Print every entry word for word, but omit the pictures.

Stored dataset items
----------
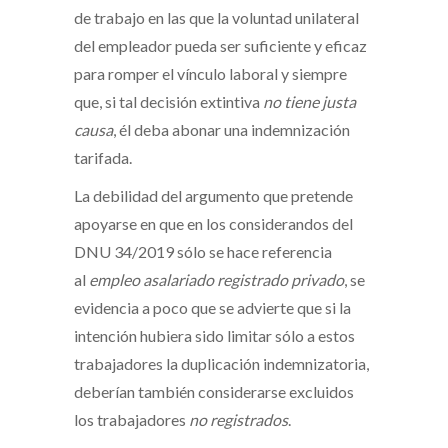
de trabajo en las que la voluntad unilateral
del empleador pueda ser suficiente y eficaz
para romper el vínculo laboral y siempre
que, si tal decisión extintiva
no tiene justa
causa
, él deba abonar una indemnización
tarifada.
La debilidad del argumento que pretende
apoyarse en que en los considerandos del
DNU 34/2019 sólo se hace referencia
al
empleo asalariado registrado privado
, se
evidencia a poco que se advierte que si la
intención hubiera sido limitar sólo a estos
trabajadores la duplicación indemnizatoria,
deberían también considerarse excluidos
los trabajadores
no registrados
.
----------
▸ **SOLUTION TO THIS EXERCISE**
de trabajo en las que la voluntad unilateral
del empleador pueda ser suficiente y eficaz
para romper el vínculo laboral y siempre
que, si tal decisión extintiva
no tiene justa
causa
, él deba abonar una indemnización
tarifada.
La debilidad del argumento que pretende
apoyarse en que en los considerandos del
DNU 34/2019 sólo se hace referencia
al
empleo asalariado registrado privado
, se
evidencia a poco que se advierte que si la
intención hubiera sido limitar sólo a estos
trabajadores la duplicación indemnizatoria,
deberían también considerarse excluidos
los trabajadores
no registrados
.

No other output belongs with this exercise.